Both Ingeborg Syllm-Rapoport and her husband joined the Communist Party, and Samuel Rapoport received a summons because of his activities, which he only learnt of when attending a conference in Switzerland. He never returned to the US.

Instead, the couple moved to Vienna with their children. However, US authorities there urged the city’s Institute of Medical Chemistry to refuse Rapoport’s appointment for professorship.

In 1951 the Humboldt University of Berlin offered him directorship of the Institute for Physiological Chemistry at the Charité University Clinic.

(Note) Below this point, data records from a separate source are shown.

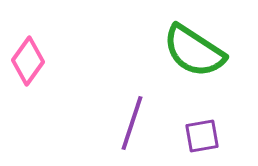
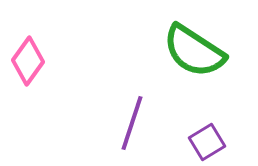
purple square: moved 5 px right, 6 px down; rotated 21 degrees counterclockwise
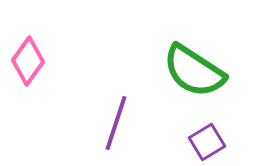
green semicircle: moved 20 px down
purple line: moved 16 px left
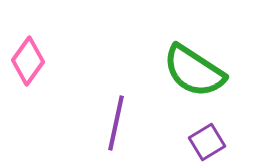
purple line: rotated 6 degrees counterclockwise
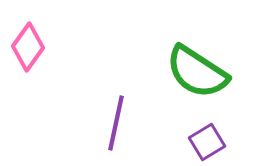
pink diamond: moved 14 px up
green semicircle: moved 3 px right, 1 px down
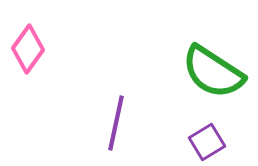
pink diamond: moved 2 px down
green semicircle: moved 16 px right
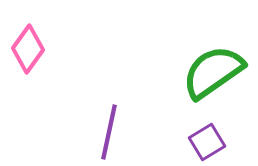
green semicircle: rotated 112 degrees clockwise
purple line: moved 7 px left, 9 px down
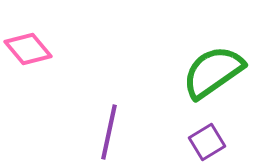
pink diamond: rotated 75 degrees counterclockwise
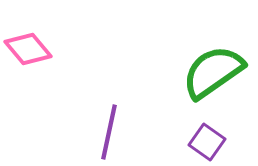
purple square: rotated 24 degrees counterclockwise
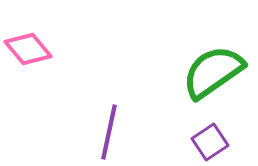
purple square: moved 3 px right; rotated 21 degrees clockwise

Ingeborg Syllm-Rapoport qualified there as a university lecturer. In 1968 she was appointed full professor, and she subsequently established the Charité’s neonatology department. In 1984, she received the National Award of the German Democratic Republic (East Germany).

Ingeborg Syllm-Rapoport sat her oral exams at Hamburg-Eppendorf University Clinic last May. Since she can hardly see and is now unable to read books or use computers, relatives and friends helped her prepare the defence of her thesis.

According to Faculty Dean Uwe Koch-Gromus, Syllm-Rapoport spoke freely and clearly, and even sharply criticised her own 77-year-old doctoral thesis. She also presented an impressive new approach to the diphtheria topic her thesis addresses, and passed her exams summa cum laude.